■ What is required: Quote all of the data that follows exactly as written, skipping the images.

(Records from a data source)
------------------------------

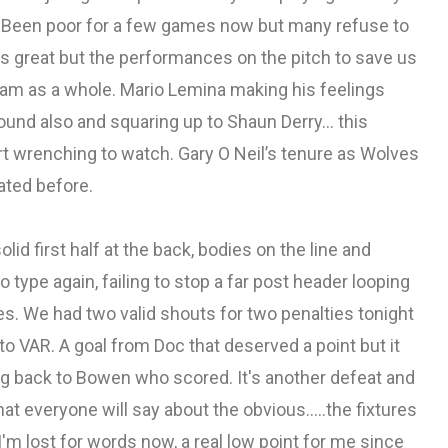
us. Been poor for a few games now but many refuse to
is great but the performances on the pitch to save us
eam as a whole. Mario Lemina making his feelings
round also and squaring up to Shaun Derry… this
art wrenching to watch. Gary O Neil’s tenure as Wolves
ated before.
id first half at the back, bodies on the line and
type again, failing to stop a far post header looping
es. We had two valid shouts for two penalties tonight
o VAR. A goal from Doc that deserved a point but it
oing back to Bowen who scored. It's another defeat and
at everyone will say about the obvious.....the fixtures
'm lost for words now, a real low point for me since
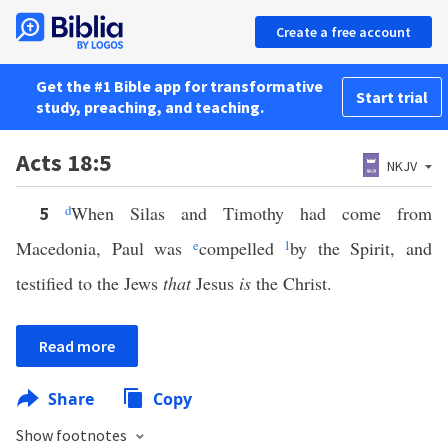
Create a free account
Get the #1 Bible app for transformative
Start trial
study, preaching, and teaching.
Acts 18:5
NKJV
d
When Silas and Timothy had come from
5
Macedonia, Paul was
e
compelled
1
by the Spirit, and
testified to the Jews
that
Jesus
is
the Christ.
Read more
Share
Copy
Show footnotes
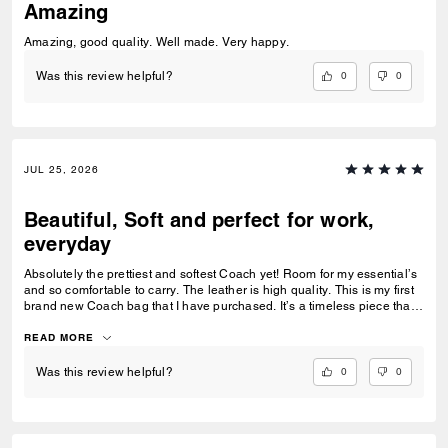
Amazing
Amazing, good quality. Well made. Very happy.
0
0
Was this review helpful?
JUL 25, 2026
Beautiful, Soft and perfect for work,
everyday
Absolutely the prettiest and softest Coach yet! Room for my essential’s
and so comfortable to carry. The leather is high quality. This is my first
brand new Coach bag that I have purchased. It’s a timeless piece that I
can’t wait to wear everywhere.
READ MORE
0
0
Was this review helpful?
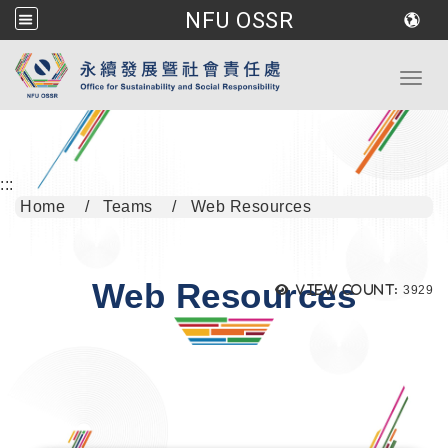
NFU OSSR
Go to main content
Toggl
:::
Home
Teams
Web Resources
Web Resources
Views
View count:
3929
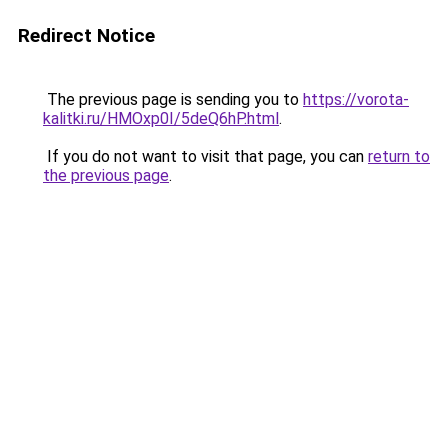
Redirect Notice
The previous page is sending you to
https://vorota-
kalitki.ru/HMOxp0I/5deQ6hP.html
.
If you do not want to visit that page, you can
return to
the previous page
.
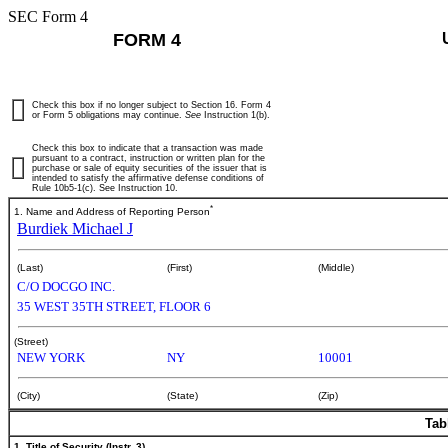
SEC Form 4
FORM 4
Check this box if no longer subject to Section 16. Form 4
or Form 5 obligations may continue.
See
Instruction 1(b).
Check this box to indicate that a transaction was made
pursuant to a contract, instruction or written plan for the
purchase or sale of equity securities of the issuer that is
intended to satisfy the affirmative defense conditions of
Rule 10b5-1(c). See Instruction 10.
*
1. Name and Address of Reporting Person
Burdiek Michael J
(Last)
(First)
(Middle)
C/O DOCGO INC.
35 WEST 35TH STREET, FLOOR 6
(Street)
NEW YORK
NY
10001
(City)
(State)
(Zip)
Tab
1. Title of Security (Instr. 3)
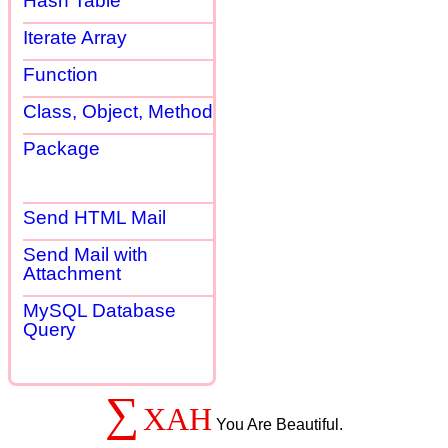
Hash Table
Iterate Array
Function
Class, Object, Method
Package
Send HTML Mail
Send Mail with
Attachment
MySQL Database
Query
∑
XAH
You Are Beautiful.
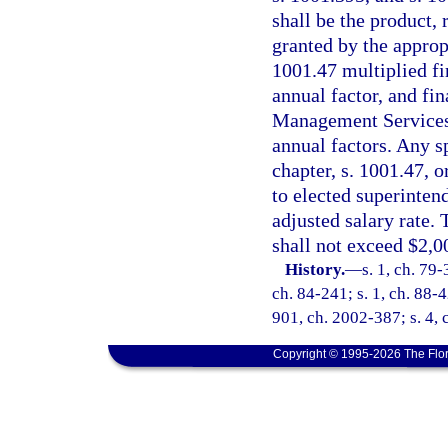
shall be the product, 
granted by the appropr
1001.47 multiplied fir
annual factor, and fi
Management Services s
annual factors. Any sp
chapter, s. 1001.47, 
to elected superinten
adjusted salary rate. 
shall not exceed $2,0
History.
—
s. 1, ch. 79-
ch. 84-241; s. 1, ch. 88-4
901, ch. 2002-387; s. 4, 
Copyright © 1995-2026 The Flor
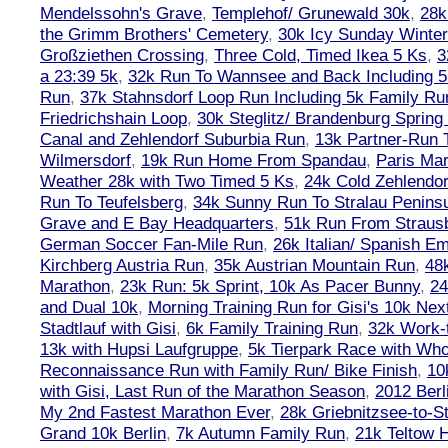
Mendelssohn's Grave
,
Templehof/ Grunewald 30k
,
28k
the Grimm Brothers' Cemetery
,
30k Icy Sunday Winte
Großziethen Crossing
,
Three Cold, Timed Ikea 5 Ks
,
3
a 23:39 5k
,
32k Run To Wannsee and Back Including 5
Run
,
37k Stahnsdorf Loop Run Including 5k Family Ru
Friedrichshain Loop
,
30k Steglitz/ Brandenburg Spring
Canal and Zehlendorf Suburbia Run
,
13k Partner-Run 
Wilmersdorf
,
19k Run Home From Spandau
,
Paris Ma
Weather 28k with Two Timed 5 Ks
,
24k Cold Zehlendo
Run To Teufelsberg
,
34k Sunny Run To Stralau Penins
Grave and E Bay Headquarters
,
51k Run From Strausb
German Soccer Fan-Mile Run
,
26k Italian/ Spanish 
Kirchberg Austria Run
,
35k Austrian Mountain Run
,
48
Marathon
,
23k Run: 5k Sprint, 10k As Pacer Bunny
,
24
and Dual 10k
,
Morning Training Run for Gisi's 10k Ne
Stadtlauf with Gisi
,
6k Family Training Run
,
32k Work-
13k with Hupsi Laufgruppe
,
5k Tierpark Race with Who
Reconnaissance Run with Family Run/ Bike Finish
,
10
with Gisi, Last Run of the Marathon Season
,
2012 Berl
My 2nd Fastest Marathon Ever
,
28k Griebnitzsee-to-St
Grand 10k Berlin
,
7k Autumn Family Run
,
21k Teltow 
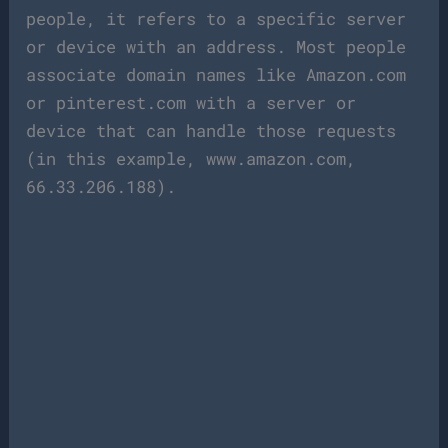
people, it refers to a specific server
or device with an address. Most people
associate domain names like Amazon.com
or pinterest.com with a server or
device that can handle those requests
(in this example, www.amazon.com,
66.33.206.188).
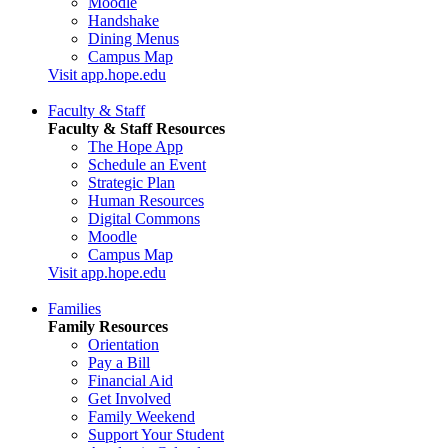
Moodle
Handshake
Dining Menus
Campus Map
Visit app.hope.edu
Faculty & Staff
Faculty & Staff Resources
The Hope App
Schedule an Event
Strategic Plan
Human Resources
Digital Commons
Moodle
Campus Map
Visit app.hope.edu
Families
Family Resources
Orientation
Pay a Bill
Financial Aid
Get Involved
Family Weekend
Support Your Student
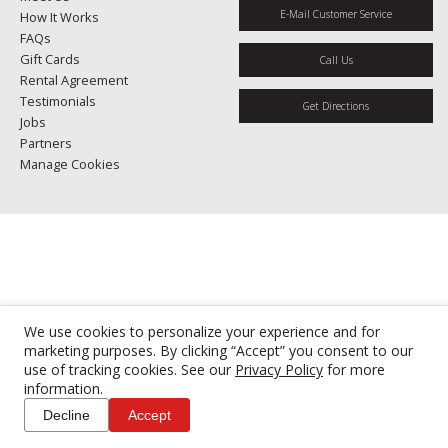
E-Mail Customer Service
How It Works
FAQs
Gift Cards
Call Us
Rental Agreement
Testimonials
Get Directions
Jobs
Partners
Manage Cookies
We use cookies to personalize your experience and for
marketing purposes. By clicking “Accept” you consent to our
use of tracking cookies. See our
Privacy Policy
for more
information.
Decline
Accept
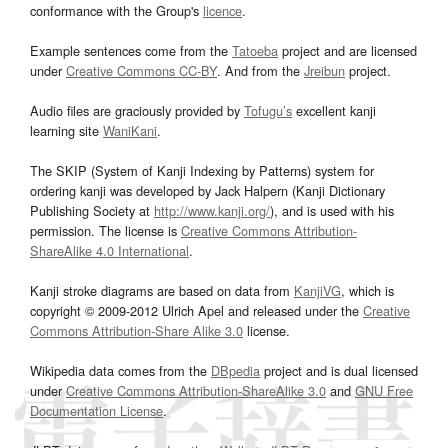
conformance with the Group's
licence
.
Example sentences come from the
Tatoeba
project and are licensed
under
Creative Commons CC-BY
. And from the
Jreibun
project.
Audio files are graciously provided by
Tofugu’s
excellent kanji
learning site
WaniKani
.
The SKIP (System of Kanji Indexing by Patterns) system for
ordering kanji was developed by Jack Halpern (Kanji Dictionary
Publishing Society at
http://www.kanji.org/
), and is used with his
permission. The license is
Creative Commons Attribution-
ShareAlike 4.0 International
.
Kanji stroke diagrams are based on data from
KanjiVG
, which is
copyright © 2009-2012 Ulrich Apel and released under the
Creative
Commons Attribution-Share Alike 3.0
license.
Wikipedia data comes from the
DBpedia
project and is dual licensed
under
Creative Commons Attribution-ShareAlike 3.0
and
GNU Free
Documentation License
.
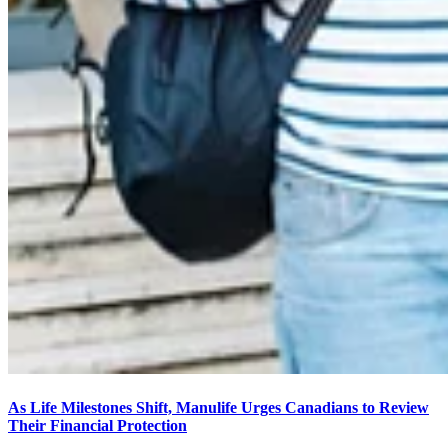
As Life Milestones Shift, Manulife Urges Canadians to Review
Their Financial Protection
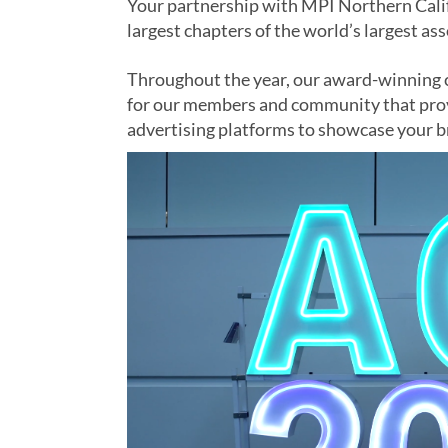
Your partnership with MPI Northern Calif
largest chapters of the world’s largest as
Throughout the year, our award-winning c
for our members and community that prov
advertising platforms to showcase your 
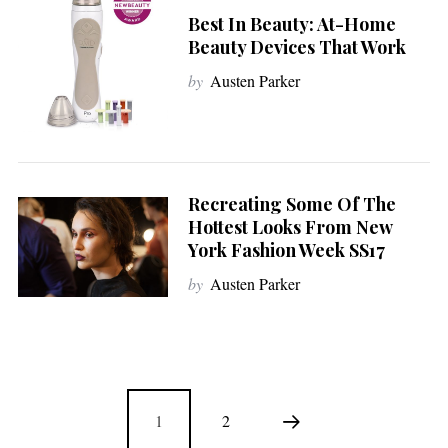
Best In Beauty: At-Home
Beauty Devices That Work
by
Austen Parker
Recreating Some Of The
Hottest Looks From New
York Fashion Week SS17
by
Austen Parker
1
2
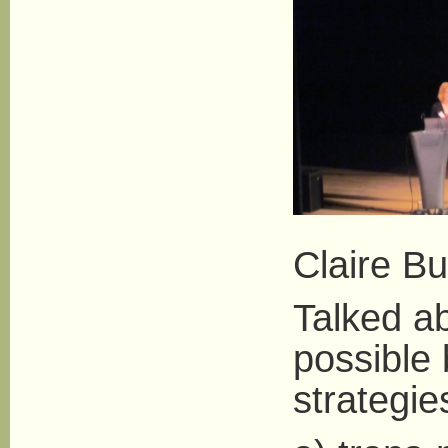
Claire Bu
Talked a
possible 
strategie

------------------------------

■ Task output:
us. Been poor for a few games now but many refuse to
is great but the performances on the pitch to save us
eam as a whole. Mario Lemina making his feelings
round also and squaring up to Shaun Derry… this
art wrenching to watch. Gary O Neil’s tenure as Wolves
ated before.
id first half at the back, bodies on the line and
type again, failing to stop a far post header looping
es. We had two valid shouts for two penalties tonight
o VAR. A goal from Doc that deserved a point but it
oing back to Bowen who scored. It's another defeat and
at everyone will say about the obvious.....the fixtures
'm lost for words now, a real low point for me since
Create a free account
Get the #1 Bible app for transformative
Start trial
study, preaching, and teaching.
Acts 18:5
NKJV
d
When Silas and Timothy had come from
5
Macedonia, Paul was
e
compelled
1
by the Spirit, and
testified to the Jews
that
Jesus
is
the Christ.
Read more
Share
Copy
Show footnotes
Amazing
Amazing, good quality. Well made. Very happy.
0
0
Was this review helpful?
JUL 25, 2026
Beautiful, Soft and perfect for work,
everyday
Absolutely the prettiest and softest Coach yet! Room for my essential’s
and so comfortable to carry. The leather is high quality. This is my first
brand new Coach bag that I have purchased. It’s a timeless piece that I
can’t wait to wear everywhere.
READ MORE
0
0
Was this review helpful?
NFU OSSR
Go to main content
Toggl
:::
Home
Teams
Web Resources
Web Resources
Views
View count:
3929
Redirect Notice
The previous page is sending you to
https://vorota-
kalitki.ru/HMOxp0I/5deQ6hP.html
.
If you do not want to visit that page, you can
return to
the previous page
.
SEC Form 4
FORM 4
Check this box if no longer subject to Section 16. Form 4
or Form 5 obligations may continue.
See
Instruction 1(b).
Check this box to indicate that a transaction was made
pursuant to a contract, instruction or written plan for the
purchase or sale of equity securities of the issuer that is
intended to satisfy the affirmative defense conditions of
Rule 10b5-1(c). See Instruction 10.
*
1. Name and Address of Reporting Person
Burdiek Michael J
(Last)
(First)
(Middle)
C/O DOCGO INC.
35 WEST 35TH STREET, FLOOR 6
(Street)
NEW YORK
NY
10001
(City)
(State)
(Zip)
Tab
1. Title of Security (Instr. 3)
Hash Table
Iterate Array
Function
Class, Object, Method
Package
Send HTML Mail
Send Mail with
Attachment
MySQL Database
Query
∑
XAH
You Are Beautiful.
shall be the product, 
granted by the appropr
1001.47 multiplied fir
annual factor, and fi
Management Services s
annual factors. Any sp
chapter, s. 1001.47, 
to elected superinten
adjusted salary rate. 
shall not exceed $2,0
History.
—
s. 1, ch. 79-
ch. 84-241; s. 1, ch. 88-4
901, ch. 2002-387; s. 4, 
Copyright © 1995-2026 The Flor
Mendelssohn's Grave
,
Templehof/ Grunewald 30k
,
28k
the Grimm Brothers' Cemetery
,
30k Icy Sunday Winte
Großziethen Crossing
,
Three Cold, Timed Ikea 5 Ks
,
3
a 23:39 5k
,
32k Run To Wannsee and Back Including 5
Run
,
37k Stahnsdorf Loop Run Including 5k Family Ru
Friedrichshain Loop
,
30k Steglitz/ Brandenburg Spring
Canal and Zehlendorf Suburbia Run
,
13k Partner-Run 
Wilmersdorf
,
19k Run Home From Spandau
,
Paris Ma
Weather 28k with Two Timed 5 Ks
,
24k Cold Zehlendo
Run To Teufelsberg
,
34k Sunny Run To Stralau Penins
Grave and E Bay Headquarters
,
51k Run From Strausb
German Soccer Fan-Mile Run
,
26k Italian/ Spanish 
Kirchberg Austria Run
,
35k Austrian Mountain Run
,
48
Marathon
,
23k Run: 5k Sprint, 10k As Pacer Bunny
,
24
and Dual 10k
,
Morning Training Run for Gisi's 10k Ne
Stadtlauf with Gisi
,
6k Family Training Run
,
32k Work-
13k with Hupsi Laufgruppe
,
5k Tierpark Race with Who
Reconnaissance Run with Family Run/ Bike Finish
,
10
with Gisi, Last Run of the Marathon Season
,
2012 Berl
My 2nd Fastest Marathon Ever
,
28k Griebnitzsee-to-St
Grand 10k Berlin
,
7k Autumn Family Run
,
21k Teltow 
people, it refers to a specific server
or device with an address. Most people
associate domain names like Amazon.com
or pinterest.com with a server or
device that can handle those requests
(in this example, www.amazon.com,
66.33.206.188).
Moodle
Handshake
Dining Menus
Campus Map
Visit app.hope.edu
Faculty & Staff
Faculty & Staff Resources
The Hope App
Schedule an Event
Strategic Plan
Human Resources
Digital Commons
Moodle
Campus Map
Visit app.hope.edu
Families
Family Resources
Orientation
Pay a Bill
Financial Aid
Get Involved
Family Weekend
Support Your Student
E-Mail Customer Service
How It Works
FAQs
Gift Cards
Call Us
Rental Agreement
Testimonials
Get Directions
Jobs
Partners
Manage Cookies
We use cookies to personalize your experience and for
marketing purposes. By clicking “Accept” you consent to our
use of tracking cookies. See our
Privacy Policy
for more
information.
Decline
Accept
conformance with the Group's
licence
.
Example sentences come from the
Tatoeba
project and are licensed
under
Creative Commons CC-BY
. And from the
Jreibun
project.
Audio files are graciously provided by
Tofugu’s
excellent kanji
learning site
WaniKani
.
The SKIP (System of Kanji Indexing by Patterns) system for
ordering kanji was developed by Jack Halpern (Kanji Dictionary
Publishing Society at
http://www.kanji.org/
), and is used with his
permission. The license is
Creative Commons Attribution-
ShareAlike 4.0 International
.
Kanji stroke diagrams are based on data from
KanjiVG
, which is
copyright © 2009-2012 Ulrich Apel and released under the
Creative
Commons Attribution-Share Alike 3.0
license.
Wikipedia data comes from the
DBpedia
project and is dual licensed
under
Creative Commons Attribution-ShareAlike 3.0
and
GNU Free
Documentation License
.
As Life Milestones Shift, Manulife Urges Canadians to Review
Their Financial Protection
Your partnership with MPI Northern Calif
largest chapters of the world’s largest as
Throughout the year, our award-winning c
for our members and community that prov
advertising platforms to showcase your 
Best In Beauty: At-Home
Beauty Devices That Work
by
Austen Parker
Recreating Some Of The
Hottest Looks From New
York Fashion Week SS17
by
Austen Parker
1
2
Claire Bu
Talked a
possible 
strategie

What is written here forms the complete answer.